The statistical analysis methodology used in this study is reported in our previous publication . In brief, the variables used in the multivariable analysis were selected after a rigorous review of the pediatric literature on COVID-19 infection and CHD. During selection, variables with reliable and consistent ICD codes were identified. For regression modeling, univariable analyses of each variable of interest were performed first, followed by a multivariable analysis incorporating additional variables (age, sex, race/ethnicity, asthma/reactive airway disease, prematurity, presence of respiratory and musculoskeletal congenital anomalies, the presence of chromosomal anomalies and zip code of patients’ home neighborhood) to determine the effects of covariates and confounding variables on the outcome of interest. Zip code of patients’ home neighborhood is a quartile classification of the estimated median household income of residents in the patient’s ZIP Code. The quartiles are identified by lowest to highest, indicating the poorest to wealthiest populations. We performed logistic regression analysis for the odds ratios (ORs) of the risk of mortality and other complications mentioned above. Multiple linear regression analysis was used to assess differences in the length of hospital stay.

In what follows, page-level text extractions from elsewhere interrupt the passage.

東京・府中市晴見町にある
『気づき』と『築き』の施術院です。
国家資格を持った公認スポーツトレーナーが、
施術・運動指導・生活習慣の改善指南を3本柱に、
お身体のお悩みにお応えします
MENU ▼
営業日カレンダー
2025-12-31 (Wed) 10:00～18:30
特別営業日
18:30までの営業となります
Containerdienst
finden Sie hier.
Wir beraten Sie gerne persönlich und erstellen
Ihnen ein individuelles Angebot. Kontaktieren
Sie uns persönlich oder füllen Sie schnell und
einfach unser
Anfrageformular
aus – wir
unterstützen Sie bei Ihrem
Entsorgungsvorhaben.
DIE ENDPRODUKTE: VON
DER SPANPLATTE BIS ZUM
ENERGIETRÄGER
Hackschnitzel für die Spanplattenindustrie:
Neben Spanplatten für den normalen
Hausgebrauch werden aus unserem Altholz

Weights provided by HCUP/NIS were used in all analyses to account for the complex sampling design and clustering for the analysis. All statistical analyses were performed using Stata statistical software (version 15.1), R version 3.6.0  and R Studio 1.2.  Complex survey design of the NIS was accounted for using the survey package  and tables were generated using the tableone package , both in R.
We identified 36,690 pediatric COVID-19 admissions from January 1 to December 31, 2020, based on inclusion and exclusion criteria. Baseline characteristics of children with COVID-19 with and without CHD are presented in Table 1. Of the total population, 1240 (3.4%) children had CHD, with 155 (12.5%) having single ventricle pathology, 770 (62.1%) having mild lesions, and 315 (25.4%) diagnosed with biventricular complex lesions.

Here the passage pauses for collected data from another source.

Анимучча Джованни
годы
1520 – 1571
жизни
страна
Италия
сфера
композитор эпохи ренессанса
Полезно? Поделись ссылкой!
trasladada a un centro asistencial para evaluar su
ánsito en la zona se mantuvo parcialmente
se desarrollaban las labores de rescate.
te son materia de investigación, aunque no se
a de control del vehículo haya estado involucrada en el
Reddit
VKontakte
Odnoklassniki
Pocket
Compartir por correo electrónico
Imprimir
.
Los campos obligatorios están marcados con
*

The overall in-hospital mortality rate for children hospitalized with COVID-19 infection was 0.8% (n = 310). Acute respiratory failure was present in 17.0% (n = 6230), acute kidney injury in 5.5% (n = 2035) and invasive mechanical ventilation in 5.5% (n = 2000).

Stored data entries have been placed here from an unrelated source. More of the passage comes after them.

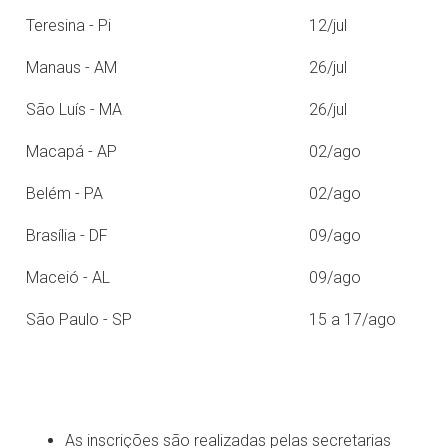
Teresina - Pi
12/jul
Manaus - AM
26/jul
São Luís - MA
26/jul
Macapá - AP
02/ago
Belém - PA
02/ago
Brasília - DF
09/ago
Maceió - AL
09/ago
São Paulo - SP
15 a 17/ago
As inscrições são realizadas pelas secretarias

Children with CHD were much younger than those who did not have underlying CHD [1 year (IQR 0–5) vs. 15 (IQR 3–19) years, p < 0.001], and stayed in the hospital longer than those without CHD [5 days (IQR 2–11) vs. 3 (IQR 2–5), p < 0.001].
In-hospital mortality was 1.2% (n = 15) in children with COVID-19 infection and CHD, this was 0.8%(n = 295) for those without CHD, P = 0.63. As shown in Table 2, after adjusting for age, sex, race, neighborhood zip codes, the presence of chronic medical conditions specifically asthma/reactive airway disease, and chromosomal anomalies, a multivariable regression model found that the risk of mortality in patients with CHD was not statistically significant, adjusted OR (aOR) of 1.7 (95% CI: 0.6–5.3), P = 0.32. In this model, older children (aOR: 1.1, 95% CI:1.1–1.1) had a higher risk of mortality while female sex had a lower risk (aOR: 0.4, 95% CI: 0.2–0.7).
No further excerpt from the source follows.